Muslims are expected “to be citizens like all others in the public sphere, to not behave as Muslims, but at the same time, to state that although they are followers of Allah, they oppose radical Islamism and terrorism.” Khosrokhavar considers such demands, “contradictory and intolerable.” For the Jews, instead, “the memory of the Shoah prevents all criticism, allowing them to be visible in the public sphere and act strongly as supporters of the Republic.” All this contributes to making Muslims feel alienated.”

The sociologist also observes that “most Jews in France belong to the middle classes, while the majority of Muslims are working class.” This implies that “Jews can always move to Israel, where there are already about 150,000 Jews of French origin,” while, on the contrary, “Muslims have nowhere to go as an alternative to France.” There is therefore an imbalance, “as well as prejudices and misunderstandings, also fuelled by Israel’s policies as far as Palestinians are concerned,” while, on the other hand, “jihadists have tried, and at times succeeded, to kill Jews, such as, for example, at the kosher supermarket in January 2015, and in the attack on the Jewish Museum in Brussels the previous year.”

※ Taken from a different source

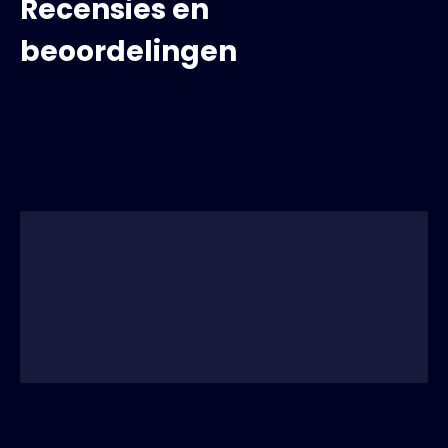
Recensies en
beoordelingen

So as to oppose nationalism and terrorism, a solution should be searched for in a “collective reflection between Jews and Muslims” aimed at achieving a “generalised dialogue in a more tolerant, open and more ‘humanised’ republic.” Khosrokhavar and Wieviorka, in conclusion, appeal to a “neo-republicanism” that can acknowledge both democratic values and particularisms. They seem convinced that the time has come to transform “this crisis into a debate and revisit the idea of coexistence.” This is what the book proposes, starting with an original hypothesis; “Are Muslims and Jews perhaps not the most suitable subjects for leading everyone to reflect on a rethinking of the French republican model?” Should this not be done to allow France to better address the great current dangers of terrorism, racism, hatred and intolerance?” And, according to Khosrokhavar, it is certain that it will not be la République to come up with a solution. Such a “solution must come from below, from society and in an autonomous manner”, inverting the typically French tendency of “waiting for the state to solve all the problems.”